Not sure how to log that, any idea @tgal ?
Ah sorry, the original problem was something else, but at least we can resolve the thread above.
Indeed ;)
I think this can be closed here, as this is a storage and not a km3pipe
issue.
Thanks Kay!
That is not sustainable: in principle nobody will look beforehand if a file is small and on disk only, but simply try to retrieve it. I will open an issue in comp&soft - we need a general solution.
There is no other way around I think - but we will loose those files eventually!!!
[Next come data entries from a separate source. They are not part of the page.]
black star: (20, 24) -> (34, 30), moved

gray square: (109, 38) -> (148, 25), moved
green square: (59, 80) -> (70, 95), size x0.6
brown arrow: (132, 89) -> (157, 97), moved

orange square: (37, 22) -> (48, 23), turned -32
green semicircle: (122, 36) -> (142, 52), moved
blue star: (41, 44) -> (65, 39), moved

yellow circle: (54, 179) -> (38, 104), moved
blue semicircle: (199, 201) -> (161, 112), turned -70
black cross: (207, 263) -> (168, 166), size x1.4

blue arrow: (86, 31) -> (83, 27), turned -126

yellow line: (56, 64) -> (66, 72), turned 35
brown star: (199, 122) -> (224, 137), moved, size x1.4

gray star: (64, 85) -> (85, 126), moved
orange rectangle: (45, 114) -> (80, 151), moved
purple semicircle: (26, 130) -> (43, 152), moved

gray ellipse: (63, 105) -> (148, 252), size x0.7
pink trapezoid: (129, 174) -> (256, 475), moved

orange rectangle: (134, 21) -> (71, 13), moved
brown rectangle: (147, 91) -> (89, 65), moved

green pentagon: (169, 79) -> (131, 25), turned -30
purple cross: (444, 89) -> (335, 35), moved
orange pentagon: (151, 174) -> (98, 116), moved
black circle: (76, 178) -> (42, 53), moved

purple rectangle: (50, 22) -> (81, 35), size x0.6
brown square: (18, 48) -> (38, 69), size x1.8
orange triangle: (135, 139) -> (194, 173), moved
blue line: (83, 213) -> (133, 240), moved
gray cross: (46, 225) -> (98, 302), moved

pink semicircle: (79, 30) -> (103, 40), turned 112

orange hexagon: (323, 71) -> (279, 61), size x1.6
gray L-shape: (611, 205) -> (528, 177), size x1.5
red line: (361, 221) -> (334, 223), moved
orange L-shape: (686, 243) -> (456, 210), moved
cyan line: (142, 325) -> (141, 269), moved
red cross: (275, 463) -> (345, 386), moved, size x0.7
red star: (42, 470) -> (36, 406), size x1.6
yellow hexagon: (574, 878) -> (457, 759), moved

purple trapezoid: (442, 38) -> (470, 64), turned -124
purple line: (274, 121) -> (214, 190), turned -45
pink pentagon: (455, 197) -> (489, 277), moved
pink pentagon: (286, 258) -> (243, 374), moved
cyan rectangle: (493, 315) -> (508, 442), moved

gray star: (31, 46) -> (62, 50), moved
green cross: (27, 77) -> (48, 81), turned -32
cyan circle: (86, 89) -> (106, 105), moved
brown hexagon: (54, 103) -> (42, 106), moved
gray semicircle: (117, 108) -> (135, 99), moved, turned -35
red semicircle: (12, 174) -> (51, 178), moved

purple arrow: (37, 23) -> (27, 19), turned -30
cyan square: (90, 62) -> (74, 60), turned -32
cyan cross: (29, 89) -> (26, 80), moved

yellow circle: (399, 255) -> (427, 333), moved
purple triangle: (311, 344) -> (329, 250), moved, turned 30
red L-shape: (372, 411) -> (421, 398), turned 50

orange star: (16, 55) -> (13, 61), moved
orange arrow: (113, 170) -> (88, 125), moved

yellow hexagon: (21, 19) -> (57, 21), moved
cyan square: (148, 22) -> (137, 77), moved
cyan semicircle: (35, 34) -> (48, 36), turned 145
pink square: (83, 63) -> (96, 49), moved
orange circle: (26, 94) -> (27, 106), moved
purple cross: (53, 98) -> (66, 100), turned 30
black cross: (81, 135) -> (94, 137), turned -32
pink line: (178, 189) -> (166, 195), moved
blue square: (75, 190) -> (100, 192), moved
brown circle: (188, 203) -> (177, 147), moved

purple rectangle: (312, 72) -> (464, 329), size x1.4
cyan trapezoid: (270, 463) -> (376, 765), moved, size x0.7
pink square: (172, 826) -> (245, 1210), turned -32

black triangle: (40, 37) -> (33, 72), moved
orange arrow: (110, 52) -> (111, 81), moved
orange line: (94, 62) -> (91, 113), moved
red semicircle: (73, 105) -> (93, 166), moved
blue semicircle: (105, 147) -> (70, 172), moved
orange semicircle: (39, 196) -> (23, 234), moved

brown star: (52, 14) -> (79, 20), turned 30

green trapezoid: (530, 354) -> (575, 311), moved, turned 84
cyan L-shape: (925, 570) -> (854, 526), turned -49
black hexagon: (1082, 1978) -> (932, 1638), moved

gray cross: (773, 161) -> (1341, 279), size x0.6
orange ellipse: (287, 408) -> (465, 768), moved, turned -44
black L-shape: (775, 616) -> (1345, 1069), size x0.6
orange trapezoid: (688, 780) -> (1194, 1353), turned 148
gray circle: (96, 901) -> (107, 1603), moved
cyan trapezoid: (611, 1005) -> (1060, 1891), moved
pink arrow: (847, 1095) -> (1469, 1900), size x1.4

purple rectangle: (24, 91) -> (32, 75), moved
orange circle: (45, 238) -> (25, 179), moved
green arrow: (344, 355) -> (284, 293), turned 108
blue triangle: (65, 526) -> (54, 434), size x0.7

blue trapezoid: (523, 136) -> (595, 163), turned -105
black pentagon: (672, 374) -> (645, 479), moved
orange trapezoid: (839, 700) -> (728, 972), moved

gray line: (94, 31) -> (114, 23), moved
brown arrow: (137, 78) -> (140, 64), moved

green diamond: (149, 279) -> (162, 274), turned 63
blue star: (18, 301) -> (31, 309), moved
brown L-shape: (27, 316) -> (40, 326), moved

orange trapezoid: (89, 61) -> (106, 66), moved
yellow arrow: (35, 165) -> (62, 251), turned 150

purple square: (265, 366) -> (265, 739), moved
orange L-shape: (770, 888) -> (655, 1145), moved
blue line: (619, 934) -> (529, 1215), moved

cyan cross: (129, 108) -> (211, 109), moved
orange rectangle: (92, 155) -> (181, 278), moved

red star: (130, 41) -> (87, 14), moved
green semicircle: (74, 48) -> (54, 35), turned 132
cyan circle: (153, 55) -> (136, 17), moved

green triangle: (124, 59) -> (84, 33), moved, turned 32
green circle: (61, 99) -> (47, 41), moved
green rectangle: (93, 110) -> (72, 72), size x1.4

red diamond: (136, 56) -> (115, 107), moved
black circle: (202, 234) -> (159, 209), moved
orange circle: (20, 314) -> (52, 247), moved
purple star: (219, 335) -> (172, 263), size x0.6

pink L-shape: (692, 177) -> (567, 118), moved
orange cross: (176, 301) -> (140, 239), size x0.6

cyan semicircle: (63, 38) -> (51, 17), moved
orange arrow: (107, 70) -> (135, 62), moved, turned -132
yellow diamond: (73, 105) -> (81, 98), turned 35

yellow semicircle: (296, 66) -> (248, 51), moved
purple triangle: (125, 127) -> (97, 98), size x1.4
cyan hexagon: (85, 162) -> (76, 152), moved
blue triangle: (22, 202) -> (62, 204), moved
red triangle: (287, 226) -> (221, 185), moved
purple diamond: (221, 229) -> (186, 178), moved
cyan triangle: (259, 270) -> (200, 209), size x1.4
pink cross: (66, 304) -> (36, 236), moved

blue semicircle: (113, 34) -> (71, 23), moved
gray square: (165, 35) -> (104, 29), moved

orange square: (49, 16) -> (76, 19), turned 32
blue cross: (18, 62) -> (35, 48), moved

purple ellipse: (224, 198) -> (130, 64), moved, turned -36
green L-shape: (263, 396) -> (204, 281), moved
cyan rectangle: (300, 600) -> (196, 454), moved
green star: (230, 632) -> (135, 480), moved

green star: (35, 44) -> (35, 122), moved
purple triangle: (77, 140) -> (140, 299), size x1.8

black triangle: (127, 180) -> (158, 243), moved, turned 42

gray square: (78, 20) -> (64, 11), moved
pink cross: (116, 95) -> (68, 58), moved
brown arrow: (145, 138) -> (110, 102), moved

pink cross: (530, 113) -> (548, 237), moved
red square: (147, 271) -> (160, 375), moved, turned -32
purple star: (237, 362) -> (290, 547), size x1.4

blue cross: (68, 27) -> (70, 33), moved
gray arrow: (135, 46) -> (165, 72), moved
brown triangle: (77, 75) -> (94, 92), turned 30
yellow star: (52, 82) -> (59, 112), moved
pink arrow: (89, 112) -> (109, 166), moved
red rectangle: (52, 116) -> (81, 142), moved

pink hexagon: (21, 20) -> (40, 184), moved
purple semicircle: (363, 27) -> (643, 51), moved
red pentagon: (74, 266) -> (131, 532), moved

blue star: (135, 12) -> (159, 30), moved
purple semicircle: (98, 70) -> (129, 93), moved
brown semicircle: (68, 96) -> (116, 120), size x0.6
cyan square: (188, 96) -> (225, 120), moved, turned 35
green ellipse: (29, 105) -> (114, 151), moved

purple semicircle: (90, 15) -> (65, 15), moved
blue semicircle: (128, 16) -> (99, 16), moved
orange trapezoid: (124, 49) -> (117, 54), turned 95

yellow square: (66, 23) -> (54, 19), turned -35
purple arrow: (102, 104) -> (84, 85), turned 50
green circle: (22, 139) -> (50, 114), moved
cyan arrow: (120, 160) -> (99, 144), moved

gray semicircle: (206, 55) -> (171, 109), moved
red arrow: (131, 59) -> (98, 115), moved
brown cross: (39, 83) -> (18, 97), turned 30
OK interesting. Thanks ;) So now we need to use iRODS where we already have extremely limited slots (and is the only option to use on other CCs) to get small files. Great
Hi @tgal
I got this answer form CC Lyon.
For disk-only files, using iget is acceptable: in this case, HPSS will not be called upon, as these small files are stored on the iRODS disk.
Conversely, if the files are in HPSS, you need to use XRootD. In this case, these large files will not be stored on the iRODS disk, and going via iRODS will require HPSS for recovery, which is not optimal.
You should open a ticket at the Lyon CC helpdesk. iget
should be avoided!
Thank you Santiago.
I was facing a similar issue, I believe this might have to do with the fact that xrootd is looking at hpss
. I understand that recently (I don't know since when) the lyon admins made a condition such that only files with size > 100Mb would be copied to hpss. The file you are trying to retrieve has 44Mb in size, then it won't be in hpss
. This is the conclusion I came up with though, someone could correct me if I am wrong.
I was wondering if this would be a problem with the new mass processing being copied to iRODS. We might have to use iget
to retrieve these files which I believe is not a good solution.